# First time prosthetics and full body makeup... Sugestions? The Twilight Zone



## God of thunder (Sep 18, 2012)

Hi

Not going to be much help as haven't done make up for long, long time, however, my two pennies worth.

If you are going to be doing lots of facial movements, I suggest the smaller pieces. Design the pieces so that the edges meet at crease marks to disguise the edges. A full piece make up will distort unnaturally if face is moved a lot.

For filling out deep/thick areas (cheeks in the example), I would suggest either cotton wool or gelatine (sealed all round with the latex to avoid drying out).

Can't help you with the colour, sorry.

EDIT: another alternative is to build up the face in alternating layers of cotton wool/mortcians wax and latex, rather than do a mask/prosthetics. But you would have to work out how long it would take to do and do it on the night.

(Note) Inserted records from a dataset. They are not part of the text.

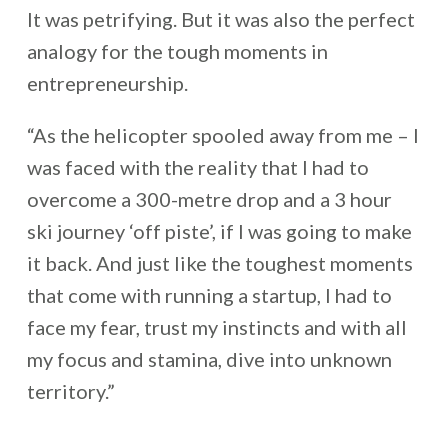
It was petrifying. But it was also the perfect
analogy for the tough moments in
entrepreneurship.
“As the helicopter spooled away from me – I
was faced with the reality that I had to
overcome a 300-metre drop and a 3 hour
ski journey ‘off piste’, if I was going to make
it back. And just like the toughest moments
that come with running a startup, I had to
face my fear, trust my instincts and with all
my focus and stamina, dive into unknown
territory.”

For cheap ideas, there are great books by make up artists supreme Dick Smith and Tom Savini.

Hope this helps

GoT


----------



## agent skully (Sep 21, 2012)

Thank you God of Thunder. I'm still waiting for my supplies to arrive. Crossing my fingers that I bought enough. :/


----------



## combatmed1 (Sep 28, 2010)

If I were you, I would have went with a foam latex. It makes for better movement and a much more natural feel all together!


----------



## agent skully (Sep 21, 2012)

Uggh, Just looked at my bank account! I spent at least $50 on this so far. Still need sealing spray and my nurse costume. Makeup is so pricey!


----------